So it turns out nobody bothered to notify me when it was decreed that the following is to be considered wildly romantic: between ten and zero days before your wedding, break up with your fiance.|
Oh, not with the hero, of course. The hero's the one you're breaking off your engagement in order to be with. But the guy (or, more rarely, gal) who didn't sweep you off your feet - you know, the one you've actually known for more than a week, the one who hasn't been having awkwardly intimate moments with a complete stranger, the one who doesn't seem to decide on a whim that a relationship you've committed to cementing can be casually disposed of. What, marry him? Like you promised? Like you (presuming you are the intelligent, assertive, cocky protagonist you've been presented as) actually decided to and wanted of your own free will? Don't make me laugh. We're talking about true love here. As opposed to false love, or whatever the hell it was you had with the poor, less-attractive fiance you were with at the beginning of the film.
Almost always, the fiance exists for one reason, and one reason only: to create an obstacle to the romance, which much of the movie will be spent overcoming. The difficulty being that Hollywood relies, to an utterly astounding degree, on the audience's absolute refusal to ask "wait a moment, why should I care whether or not this couple actually gets together?". Or "wait, what's wrong with the guy you're already engaged with?"
There are two typical attempts commonly made to cover up the problem (if the script bothers to address it at all). They are:
1. The Fiance Is A Jerk
2. The Fiance Gets Somebody Else (So That's All Right Then)
Of these, the second tends to be just plain stupid. The fiance is usually a fairly minor character; if we were the least bit vested in his well-being, we wouldn't stand for the engagement being broken up in the first place. This is often reduced to a single line like "Meet my new girlfriend!" or "Hey, can I have your number?"
The first, The Fiance's A Jerk, could actually provide a fair approach. I'm not complaining about a fiance's right to change their minds here; if a protagonist (or a Real Person, too!) sees their fiance as a jerk, then breaking off the engagement is probably a good idea.
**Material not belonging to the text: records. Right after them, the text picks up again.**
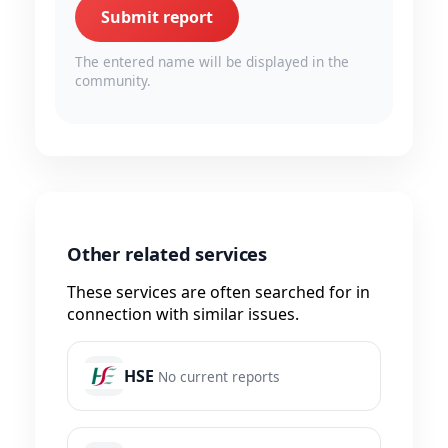
Submit report
The entered name will be displayed in the
community.
Other related services
These services are often searched for in
connection with similar issues.
HSE
No current reports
Or, heaven help us for our reluctance to end engagements, delay the wedding a bit and try to work things out before doing something quite so drastic.
A) All too often, The Fiance's A Jerk not at the beginning, when we need lots of conflict and tension. Then later, out of the blue, he's suddenly portrayed as being a Jerk - just when we need to justify the engaged protagonist casually discarding her matrimonial commitment.
B) It's very rare that there's any explanation why such an amazing person as the protagonist is portrayed to be winded up getting engaged to such a jerk - or why she suffered his jerkness earlier, but not now.
C) The engagement is never broken off for merely for its own sake - it's always breaking up with A in order to be with B. Well, here's a tip, all you movie protagonists out there who are reading my blog. Breaking up with somebody because you're unhappy with the relationship is A-OK. BREAKING UP WITH SOMEBODY IN ORDER TO BE WITH SOMEBODY ELSE IS A SHITTY THING TO DO. It undercuts the attempted implication that the breakup is OK because the original relationship was broken anyway, because the decision to break up is combined with the decision to hook up with the other guy. You can't honestly expect me to respect a "is this relationship healthy/wise/salvageable?" decision when its made with the hot new love interest breathing over your shoulder.
You'll notice this is almost never done with somebody who's already actually married. Cheating on your wife is still bad. Three days earlier, though? Oh, that's fine. Because clearly what differentiates between a still-in-the-air relationship and one that has loving commitment is whether or not the bride has already been filmed wearing a white dress, or has merely picked out the dress and the cameraman.
This drives me absolutely crazy - the thought that people go to these movies, watch these horrible, despicable relationships, and they think to themselves, "Oh! How very romantic!".